Birth and death are simple. They take place when they take place (or at least that true for births and deaths as recorded by the bureaucratic regimes of modern nation states in the global north). They - like asking a question at an events, being elected to a membership body, or writing a letter - are things that take place at points in time.

But can we equate these acts easily with, say, the point in time at which a book was published? Many acts that happen at a moment are the result of a more gradual process: a letter to a professional body may be dated 16 February 1921, but may have been written over a series of days. And if this seems trivial, what about writing a book? Maude Violet Clarke's 'The Medieval City State' may have been published in 1926, but the labour the produced the book does not have the same temporal equivalency to her giving a paper at the Royal Historical Society on 10 December 1925. And yet they both are, on our plot, equivalent in size and shape, another point in time among many.

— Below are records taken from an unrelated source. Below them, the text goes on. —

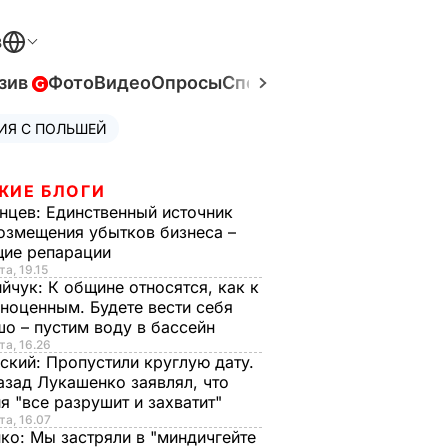
В
зив
Фото
Видео
Опросы
Спецпроекты
Война в Ук
ИЯ С ПОЛЬШЕЙ
ЖИЕ БЛОГИ
нцев:
Единственный источник
озмещения убытков бизнеса –
щие репарации
та, 19.15
ийчук:
К общине относятся, как к
ноценным. Будете вести себя
о – пустим воду в бассейн
та, 16.26
ский:
Пропустили круглую дату.
азад Лукашенко заявлял, что
я "все разрушит и захватит"
та, 16.07
нко:
Мы застряли в "миндичгейте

More problems arise if we consider the other types of time in the data: start times, end times, latest dates, earliest dates; different forms of temporal flow and historical imagination.

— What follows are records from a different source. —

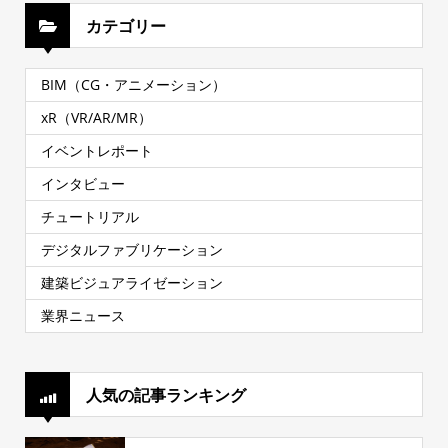
カテゴリー
BIM（CG・アニメーション）
xR（VR/AR/MR）
イベントレポート
インタビュー
チュートリアル
デジタルファブリケーション
建築ビジュアライゼーション
業界ニュース
人気の記事ランキング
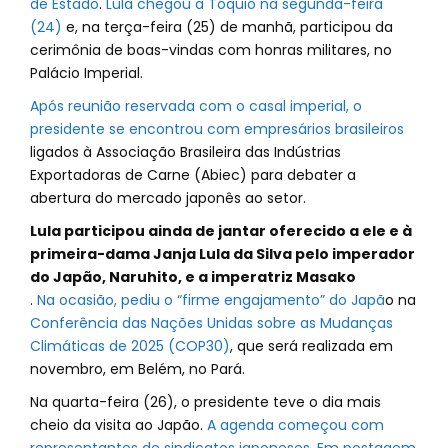
de Estado
.
Lula chegou a Tóquio na segunda-feira
(24)
e, na terça-feira (25) de manhã, participou da
cerimônia de boas-vindas com honras militares, no
Palácio Imperial.
Após reunião reservada com o casal imperial, o
presidente se encontrou com empresários brasileiros
ligados à Associação Brasileira das Indústrias
Exportadoras de Carne (Abiec) para debater a
abertura do mercado japonês ao setor.
Lula participou ainda de jantar oferecido a ele e à
primeira-dama Janja Lula da Silva pelo imperador
do Japão, Naruhito, e a imperatriz Masako
.
Na ocasião, pediu o “firme engajamento” do Japã
o na
Conferência das Nações Unidas sobre as Mudanças
Climáticas de 2025 (COP30)
, que será realizada em
novembro, em Belém, no Pará.
Na quarta-feira (26), o presidente teve o dia mais
cheio da visita ao Japão.
A agenda começou com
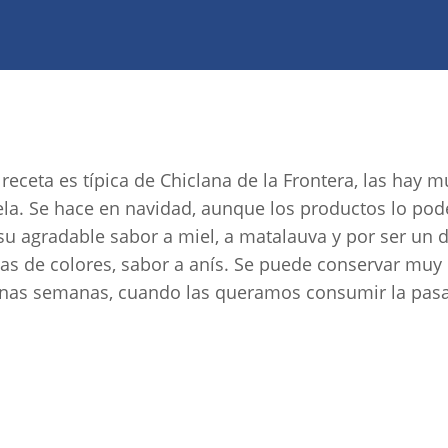
 receta es típica de Chiclana de la Frontera, las hay 
la. Se hace en navidad, aunque los productos lo po
su agradable sabor a miel, a matalauva y por ser un
tas de colores, sabor a anís. Se puede conservar muy 
nas semanas, cuando las queramos consumir la pas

For example, we know that Ethel Lega-Weekes was elected as Fellow of the Royal Historical Society on 18 July 1914 and remaining a Fellow of the Society until her death in 1949. We also know that she became a member of the Devonshire Association in 1900, but we have no record of if and when that membership ended. We know that Ada Goodrich-Freer served on the Council of the Folklore Society until 1906, but we don't know when she joined the Council. We know that Winifred Lamb was living in Liphook, Hampshire, by 1932, because that was the address given in her nomination papers for election to the Society of Antiquaries of London. And we know that 1934 is the latest date that Veronica Seton-Williams could have lived in Melbourne, because 1934 is the earliest date for which we have found record of her living in London.

Indeed, places of residence are particular interesting for considering the temporal equivalency of data points. If Veronica Seton-Williams is recorded as resident at 4 Handel Street, London, in 1934, then at 9 Elvaston Place, London, in 1946, how do we understand the crossover between these two data points? What can we reasonably assume of the twelve year gap between information? And most significantly perhaps - given the tendency for visualisation to be taken as objective knowledge (see Data Feminism (2020) for both why and the best rebuttal of that tendency) - how might we represent this more accurately as data? Mr Twit's Beard, useful as it is for getting a sense of the shape of our data (e.g. women did do work in these fields after the 1950s, just our data collection stops then), is perhaps not the best way for representing that kind of temporal complexity: other posts in this interactive essay ('Motherhood' and 'Education') explore further our attempts to grapple with these flavours of time and temporality in our data.